Seminário trata ações de divulgação e incentivo à saúde do homem

CAROL CÂMARA
DA TV CÂMARA

O presidente da Sociedade Brasileira de Urologia de São Paulo, Flavio Trigo, afirma que os homens brasileiros vivem sete anos menos que as mulheres.  A população masculina é mais vulnerável às doenças por achar que nunca vai adoecer, fazer o diagnóstico tardio de doenças e não seguir o tratamento recomendado.

“Os homens precisam de um empurrãozinho a mais  para procurar um médico. Acho que eles têm uma certa insegurança, um certo medo  de ficar doente, o que é uma bobagem. Nós sabemos que as mulheres procuram o médico regularmente, fazem diagnóstico precoce das doenças, se tratam de uma forma mais adequada e até por essa razão  elas estão vivendo mais que os homens.”

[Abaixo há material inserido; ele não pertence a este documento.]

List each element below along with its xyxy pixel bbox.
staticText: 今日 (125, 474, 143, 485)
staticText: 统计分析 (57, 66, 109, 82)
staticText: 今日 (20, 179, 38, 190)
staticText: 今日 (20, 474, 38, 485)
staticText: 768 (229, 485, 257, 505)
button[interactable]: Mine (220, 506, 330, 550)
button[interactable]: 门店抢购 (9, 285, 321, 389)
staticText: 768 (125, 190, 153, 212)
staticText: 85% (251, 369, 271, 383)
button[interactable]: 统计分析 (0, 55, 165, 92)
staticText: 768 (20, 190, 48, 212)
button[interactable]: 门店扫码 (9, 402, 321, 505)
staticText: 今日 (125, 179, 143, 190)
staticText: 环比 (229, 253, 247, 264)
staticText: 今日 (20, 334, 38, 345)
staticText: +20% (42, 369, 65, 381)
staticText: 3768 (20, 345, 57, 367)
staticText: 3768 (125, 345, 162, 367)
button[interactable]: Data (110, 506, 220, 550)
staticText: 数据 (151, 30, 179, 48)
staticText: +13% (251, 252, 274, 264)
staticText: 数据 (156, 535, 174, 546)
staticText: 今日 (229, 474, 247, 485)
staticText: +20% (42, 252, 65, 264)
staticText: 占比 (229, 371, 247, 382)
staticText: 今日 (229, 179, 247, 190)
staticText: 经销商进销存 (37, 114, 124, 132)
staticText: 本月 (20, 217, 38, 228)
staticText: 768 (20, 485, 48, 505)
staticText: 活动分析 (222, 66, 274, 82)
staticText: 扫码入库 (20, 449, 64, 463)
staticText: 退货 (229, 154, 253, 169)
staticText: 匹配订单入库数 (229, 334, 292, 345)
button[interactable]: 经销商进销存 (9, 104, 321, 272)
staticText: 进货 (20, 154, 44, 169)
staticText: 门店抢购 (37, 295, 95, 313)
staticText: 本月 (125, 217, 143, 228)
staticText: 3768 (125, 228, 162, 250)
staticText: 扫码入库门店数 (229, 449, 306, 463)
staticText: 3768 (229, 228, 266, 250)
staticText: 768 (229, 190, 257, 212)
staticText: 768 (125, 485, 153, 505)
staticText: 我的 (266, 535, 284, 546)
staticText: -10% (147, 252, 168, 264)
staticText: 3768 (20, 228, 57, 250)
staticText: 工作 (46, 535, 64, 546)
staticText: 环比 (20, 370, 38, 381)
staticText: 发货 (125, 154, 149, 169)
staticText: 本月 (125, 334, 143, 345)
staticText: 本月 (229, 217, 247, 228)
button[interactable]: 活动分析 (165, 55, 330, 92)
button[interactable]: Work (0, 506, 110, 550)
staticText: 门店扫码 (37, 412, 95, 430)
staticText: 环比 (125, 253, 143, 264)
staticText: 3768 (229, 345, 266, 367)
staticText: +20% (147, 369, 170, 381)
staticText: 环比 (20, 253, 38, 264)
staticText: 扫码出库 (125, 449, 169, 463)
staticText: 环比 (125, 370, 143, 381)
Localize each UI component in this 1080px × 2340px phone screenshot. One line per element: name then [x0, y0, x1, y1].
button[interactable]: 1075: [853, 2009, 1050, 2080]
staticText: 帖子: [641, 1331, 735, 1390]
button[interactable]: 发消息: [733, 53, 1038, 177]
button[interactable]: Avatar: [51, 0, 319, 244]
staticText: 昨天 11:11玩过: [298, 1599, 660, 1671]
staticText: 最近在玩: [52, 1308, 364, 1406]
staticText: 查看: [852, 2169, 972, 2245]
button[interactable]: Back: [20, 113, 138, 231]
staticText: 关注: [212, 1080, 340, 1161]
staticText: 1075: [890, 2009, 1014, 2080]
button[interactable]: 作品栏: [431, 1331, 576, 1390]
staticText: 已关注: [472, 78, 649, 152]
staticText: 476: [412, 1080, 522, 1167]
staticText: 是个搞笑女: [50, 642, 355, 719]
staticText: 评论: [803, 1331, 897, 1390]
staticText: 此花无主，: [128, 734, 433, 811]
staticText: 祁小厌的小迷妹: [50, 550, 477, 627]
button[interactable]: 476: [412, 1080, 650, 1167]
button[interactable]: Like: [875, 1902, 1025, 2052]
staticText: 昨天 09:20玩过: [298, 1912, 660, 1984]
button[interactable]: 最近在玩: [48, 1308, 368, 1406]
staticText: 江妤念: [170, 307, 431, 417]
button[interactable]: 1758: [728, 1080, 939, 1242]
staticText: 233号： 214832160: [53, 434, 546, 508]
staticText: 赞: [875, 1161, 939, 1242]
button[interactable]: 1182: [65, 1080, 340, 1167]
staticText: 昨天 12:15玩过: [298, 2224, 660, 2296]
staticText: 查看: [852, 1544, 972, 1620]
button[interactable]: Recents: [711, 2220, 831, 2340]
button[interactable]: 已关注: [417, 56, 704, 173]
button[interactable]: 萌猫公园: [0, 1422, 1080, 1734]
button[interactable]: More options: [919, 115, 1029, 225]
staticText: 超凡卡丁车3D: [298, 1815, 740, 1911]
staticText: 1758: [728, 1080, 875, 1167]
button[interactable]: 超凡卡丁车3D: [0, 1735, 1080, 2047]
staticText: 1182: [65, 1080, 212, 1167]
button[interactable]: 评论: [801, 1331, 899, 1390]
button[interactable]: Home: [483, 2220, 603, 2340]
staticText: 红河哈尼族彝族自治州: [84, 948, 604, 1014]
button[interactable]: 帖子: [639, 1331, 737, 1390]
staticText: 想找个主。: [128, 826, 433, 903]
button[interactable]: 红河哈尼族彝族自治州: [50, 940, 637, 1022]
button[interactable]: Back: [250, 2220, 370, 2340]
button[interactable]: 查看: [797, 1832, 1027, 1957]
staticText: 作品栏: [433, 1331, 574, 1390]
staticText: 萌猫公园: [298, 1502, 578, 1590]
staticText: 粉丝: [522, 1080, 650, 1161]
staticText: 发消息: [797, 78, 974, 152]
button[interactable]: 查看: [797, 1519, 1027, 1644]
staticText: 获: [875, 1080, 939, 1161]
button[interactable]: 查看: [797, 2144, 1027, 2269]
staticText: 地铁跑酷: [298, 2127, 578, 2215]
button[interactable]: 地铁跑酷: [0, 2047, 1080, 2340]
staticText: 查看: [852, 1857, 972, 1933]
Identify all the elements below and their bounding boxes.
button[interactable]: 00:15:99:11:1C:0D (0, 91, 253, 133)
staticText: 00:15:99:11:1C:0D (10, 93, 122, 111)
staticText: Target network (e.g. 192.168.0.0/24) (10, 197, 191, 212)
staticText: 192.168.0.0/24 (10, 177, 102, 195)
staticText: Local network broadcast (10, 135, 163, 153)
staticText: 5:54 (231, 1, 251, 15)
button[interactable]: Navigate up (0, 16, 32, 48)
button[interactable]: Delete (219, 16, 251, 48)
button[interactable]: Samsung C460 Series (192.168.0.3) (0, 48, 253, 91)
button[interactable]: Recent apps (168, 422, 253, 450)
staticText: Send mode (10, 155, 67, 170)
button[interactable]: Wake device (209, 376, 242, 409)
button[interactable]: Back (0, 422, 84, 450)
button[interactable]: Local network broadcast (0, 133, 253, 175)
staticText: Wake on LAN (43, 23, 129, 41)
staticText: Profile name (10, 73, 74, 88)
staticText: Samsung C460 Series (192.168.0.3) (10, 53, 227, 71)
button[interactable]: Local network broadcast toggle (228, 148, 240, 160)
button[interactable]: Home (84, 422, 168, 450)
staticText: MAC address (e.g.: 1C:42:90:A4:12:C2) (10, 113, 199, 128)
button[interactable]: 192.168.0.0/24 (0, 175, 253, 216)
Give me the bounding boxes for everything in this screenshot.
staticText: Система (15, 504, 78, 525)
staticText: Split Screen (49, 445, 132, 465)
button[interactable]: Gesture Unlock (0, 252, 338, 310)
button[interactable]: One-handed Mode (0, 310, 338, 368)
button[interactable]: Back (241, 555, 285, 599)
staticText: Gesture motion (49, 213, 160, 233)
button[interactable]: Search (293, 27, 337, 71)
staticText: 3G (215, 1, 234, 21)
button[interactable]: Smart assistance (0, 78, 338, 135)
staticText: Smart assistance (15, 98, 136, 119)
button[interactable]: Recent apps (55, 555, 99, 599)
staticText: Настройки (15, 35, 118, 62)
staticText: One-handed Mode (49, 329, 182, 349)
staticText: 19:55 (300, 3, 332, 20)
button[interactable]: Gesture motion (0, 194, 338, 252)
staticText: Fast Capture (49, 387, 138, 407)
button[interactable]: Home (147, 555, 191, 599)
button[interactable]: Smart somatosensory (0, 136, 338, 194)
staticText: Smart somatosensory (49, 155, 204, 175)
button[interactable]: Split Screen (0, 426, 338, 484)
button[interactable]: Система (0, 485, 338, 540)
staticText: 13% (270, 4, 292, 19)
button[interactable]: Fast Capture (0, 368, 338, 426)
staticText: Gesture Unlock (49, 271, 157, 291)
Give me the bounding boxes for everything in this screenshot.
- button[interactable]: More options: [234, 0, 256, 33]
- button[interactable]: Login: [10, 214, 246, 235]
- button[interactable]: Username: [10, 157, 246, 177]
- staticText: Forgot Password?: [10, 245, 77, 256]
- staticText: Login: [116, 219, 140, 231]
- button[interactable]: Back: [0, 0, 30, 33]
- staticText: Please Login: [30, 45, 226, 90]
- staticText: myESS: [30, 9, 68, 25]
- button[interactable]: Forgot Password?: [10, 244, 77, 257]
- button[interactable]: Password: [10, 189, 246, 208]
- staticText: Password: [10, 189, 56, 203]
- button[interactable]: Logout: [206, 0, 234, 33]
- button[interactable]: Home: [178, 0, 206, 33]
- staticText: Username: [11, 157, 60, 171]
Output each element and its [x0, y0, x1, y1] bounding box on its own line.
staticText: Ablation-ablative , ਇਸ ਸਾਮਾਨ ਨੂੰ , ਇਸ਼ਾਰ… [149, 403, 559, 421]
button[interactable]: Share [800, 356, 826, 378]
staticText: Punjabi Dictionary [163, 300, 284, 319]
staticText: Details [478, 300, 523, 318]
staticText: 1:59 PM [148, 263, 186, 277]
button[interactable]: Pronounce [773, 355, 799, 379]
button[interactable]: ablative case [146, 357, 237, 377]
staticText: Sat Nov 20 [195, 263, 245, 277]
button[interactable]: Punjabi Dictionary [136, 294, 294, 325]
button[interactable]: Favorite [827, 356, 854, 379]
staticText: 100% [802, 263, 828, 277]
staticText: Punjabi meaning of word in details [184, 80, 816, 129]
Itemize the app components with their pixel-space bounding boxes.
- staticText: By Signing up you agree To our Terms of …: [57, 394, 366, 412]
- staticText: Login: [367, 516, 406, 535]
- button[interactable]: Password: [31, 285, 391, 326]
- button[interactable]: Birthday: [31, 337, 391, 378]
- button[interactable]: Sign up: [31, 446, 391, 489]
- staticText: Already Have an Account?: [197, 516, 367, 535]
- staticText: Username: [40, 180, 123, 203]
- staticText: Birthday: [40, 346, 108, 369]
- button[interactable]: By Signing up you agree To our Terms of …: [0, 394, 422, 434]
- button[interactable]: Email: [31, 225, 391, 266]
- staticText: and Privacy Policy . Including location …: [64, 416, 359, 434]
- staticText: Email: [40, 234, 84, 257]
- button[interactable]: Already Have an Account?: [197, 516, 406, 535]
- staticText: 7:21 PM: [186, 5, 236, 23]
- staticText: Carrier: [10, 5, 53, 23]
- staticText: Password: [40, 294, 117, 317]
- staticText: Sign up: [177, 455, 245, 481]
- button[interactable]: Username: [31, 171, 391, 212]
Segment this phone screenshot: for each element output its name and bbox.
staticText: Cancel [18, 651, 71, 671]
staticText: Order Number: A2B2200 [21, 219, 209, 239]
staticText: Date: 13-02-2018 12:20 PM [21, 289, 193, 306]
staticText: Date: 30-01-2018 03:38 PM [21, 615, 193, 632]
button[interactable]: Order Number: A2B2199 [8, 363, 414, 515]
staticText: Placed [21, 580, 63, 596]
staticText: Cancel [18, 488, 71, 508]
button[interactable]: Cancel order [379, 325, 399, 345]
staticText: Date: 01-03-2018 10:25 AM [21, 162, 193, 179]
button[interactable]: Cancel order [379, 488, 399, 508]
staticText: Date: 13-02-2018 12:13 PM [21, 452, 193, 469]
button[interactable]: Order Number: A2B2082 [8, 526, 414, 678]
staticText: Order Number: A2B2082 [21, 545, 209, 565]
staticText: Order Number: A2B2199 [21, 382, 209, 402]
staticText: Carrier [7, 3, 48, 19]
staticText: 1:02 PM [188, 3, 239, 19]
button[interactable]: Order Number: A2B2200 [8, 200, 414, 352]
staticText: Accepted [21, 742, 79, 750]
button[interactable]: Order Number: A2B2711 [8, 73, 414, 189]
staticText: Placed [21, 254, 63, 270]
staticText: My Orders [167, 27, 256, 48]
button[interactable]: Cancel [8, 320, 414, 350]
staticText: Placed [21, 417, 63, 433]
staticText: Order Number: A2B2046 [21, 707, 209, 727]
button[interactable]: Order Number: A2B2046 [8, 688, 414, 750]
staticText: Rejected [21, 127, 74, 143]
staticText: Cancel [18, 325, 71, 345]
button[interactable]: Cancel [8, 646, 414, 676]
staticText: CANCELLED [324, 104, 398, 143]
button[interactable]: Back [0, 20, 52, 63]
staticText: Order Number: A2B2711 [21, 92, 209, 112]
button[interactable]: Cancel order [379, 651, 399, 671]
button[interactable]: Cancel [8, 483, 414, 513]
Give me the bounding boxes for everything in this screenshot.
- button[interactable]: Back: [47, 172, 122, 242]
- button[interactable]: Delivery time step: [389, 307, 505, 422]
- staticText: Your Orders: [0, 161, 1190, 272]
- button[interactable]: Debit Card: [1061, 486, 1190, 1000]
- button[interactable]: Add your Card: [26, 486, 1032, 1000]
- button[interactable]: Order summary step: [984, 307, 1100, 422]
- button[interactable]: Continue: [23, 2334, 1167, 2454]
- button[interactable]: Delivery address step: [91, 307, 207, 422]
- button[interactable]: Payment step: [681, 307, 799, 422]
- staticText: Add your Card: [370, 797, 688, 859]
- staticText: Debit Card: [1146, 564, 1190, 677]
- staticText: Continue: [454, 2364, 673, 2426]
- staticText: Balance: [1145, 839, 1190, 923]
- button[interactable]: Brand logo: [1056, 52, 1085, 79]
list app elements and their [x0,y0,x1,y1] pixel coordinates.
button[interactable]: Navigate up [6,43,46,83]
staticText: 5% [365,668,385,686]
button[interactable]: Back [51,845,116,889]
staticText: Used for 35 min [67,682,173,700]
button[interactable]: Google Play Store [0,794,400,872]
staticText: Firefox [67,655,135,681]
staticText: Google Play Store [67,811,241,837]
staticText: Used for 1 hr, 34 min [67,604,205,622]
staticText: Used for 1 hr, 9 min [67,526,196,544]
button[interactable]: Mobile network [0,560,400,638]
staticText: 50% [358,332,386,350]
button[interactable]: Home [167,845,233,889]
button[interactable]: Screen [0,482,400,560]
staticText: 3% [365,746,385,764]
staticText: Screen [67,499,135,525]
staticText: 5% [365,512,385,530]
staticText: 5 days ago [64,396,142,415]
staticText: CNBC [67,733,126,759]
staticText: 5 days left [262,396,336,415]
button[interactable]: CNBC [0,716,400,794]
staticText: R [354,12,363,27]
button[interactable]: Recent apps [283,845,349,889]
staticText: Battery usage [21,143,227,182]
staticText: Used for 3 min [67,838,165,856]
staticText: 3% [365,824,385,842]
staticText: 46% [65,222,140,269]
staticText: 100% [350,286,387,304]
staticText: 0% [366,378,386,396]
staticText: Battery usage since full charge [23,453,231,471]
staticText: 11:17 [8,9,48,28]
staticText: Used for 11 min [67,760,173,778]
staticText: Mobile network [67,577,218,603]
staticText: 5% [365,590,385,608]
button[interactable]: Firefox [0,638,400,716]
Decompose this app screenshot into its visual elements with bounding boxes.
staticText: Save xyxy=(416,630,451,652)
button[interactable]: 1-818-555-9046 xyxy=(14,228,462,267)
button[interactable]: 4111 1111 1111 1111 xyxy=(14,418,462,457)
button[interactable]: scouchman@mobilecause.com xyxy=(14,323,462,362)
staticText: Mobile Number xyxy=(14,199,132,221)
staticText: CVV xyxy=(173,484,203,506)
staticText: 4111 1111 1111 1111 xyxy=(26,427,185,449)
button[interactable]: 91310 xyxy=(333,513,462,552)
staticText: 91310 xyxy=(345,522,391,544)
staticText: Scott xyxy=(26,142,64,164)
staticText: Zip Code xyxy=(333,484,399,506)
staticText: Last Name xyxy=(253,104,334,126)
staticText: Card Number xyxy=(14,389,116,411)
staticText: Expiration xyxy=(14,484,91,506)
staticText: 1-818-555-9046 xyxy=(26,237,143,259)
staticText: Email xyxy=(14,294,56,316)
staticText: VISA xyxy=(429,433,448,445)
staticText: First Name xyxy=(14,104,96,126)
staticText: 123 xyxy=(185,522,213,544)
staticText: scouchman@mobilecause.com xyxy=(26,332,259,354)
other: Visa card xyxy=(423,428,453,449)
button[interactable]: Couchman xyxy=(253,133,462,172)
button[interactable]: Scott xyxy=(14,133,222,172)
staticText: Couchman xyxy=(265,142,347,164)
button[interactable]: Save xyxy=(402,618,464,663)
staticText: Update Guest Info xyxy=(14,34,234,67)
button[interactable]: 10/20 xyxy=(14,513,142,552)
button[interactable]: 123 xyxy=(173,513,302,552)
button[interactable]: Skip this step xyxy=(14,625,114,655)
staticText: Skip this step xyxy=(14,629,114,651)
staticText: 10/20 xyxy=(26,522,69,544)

Para ampliar o acesso masculino aos serviços clínicos, o Ministério da Saúde criou a  Política Nacional de Atenção Integral  à Saúde do Homem em 2009.  O objetivo do programa é  melhorar  as condições de saúde dos homens,  ampliando  e  facilitando o acesso às ações e aos  serviços de assistência  integral, por meio do SUS (Sistema Único de Saúde).

Francisco Norberto Moreira da Silva, coordenador nacional da Política da Saúde do Homem do Ministério da Saúde, disse que é preciso tirar o homem da invisibilidade e trazê-lo  de volta para a lógica do cuidado.

“O município é extremamente importante nessa perspectiva. Essa política visa qualificar os profissionais de saúde e pensar de forma conjunta estratégias que possam trazer esse homem para o cuidado integral.”

A Política Nacional de Atenção Integral à Saúde do Homem trabalha com cinco eixos prioritários: acesso e acolhimento; paternidade e cuidado; doenças prevalentes na população masculina; prevenção de violência e acidentes e saúde sexual e reprodutiva.

No ano passado entrou em vigor na capital a Lei que instituiu a Política Municipal de Atenção Integral à  Saúde do Homem, de autoria do vereador Paulo Frange (PTB) . A partir de agora as políticas Nacional e Municipal serão integradas, com regras de protocolo, atendimento e treinamento.

“Nossa preocupação é mudar aquilo que pode ser evitado de morbidade e mortalidade entre os homens. A cada três pessoas que morrem, duas são do sexo masculino e o homem continua vivendo 7 anos menos que as mulheres.  Nós temos que tratar de forma integral o homem e, quando ele for realizar esse exame, questionar sobre os demais exames. Para isso vai ter um protocolo, como está o colesterol, como esta a glicose , como está o tamanho do abdômen. O homem mais gordo, o risco de resistência a insulina, o risco de diabetes”, disse Frange.

A Política faz parte do programa de metas do prefeito João Doria. Segundo Márcia Massironi, coordenadora da Área Técnica de Saúde do Homem do Município de São Paulo, um cronograma já foi estabelecido para implantar a política nas seis Coordenadorias Regionais de Saúde, com reuniões já agendadas até novembro do ano que vem, quando será realizada a primeira avaliação.

“Nós temos feito um serviço de saúde com nossas regiões no sentido que conheçam seus homens,  façam o diagnóstico e, a partir daí, estabeleçam prioridades pra trabalhar dentro da lógica da Política Nacional e dentro dos cinco eixos que ela tem. É um trabalho bastante grande e que a rede está muito empenhada.”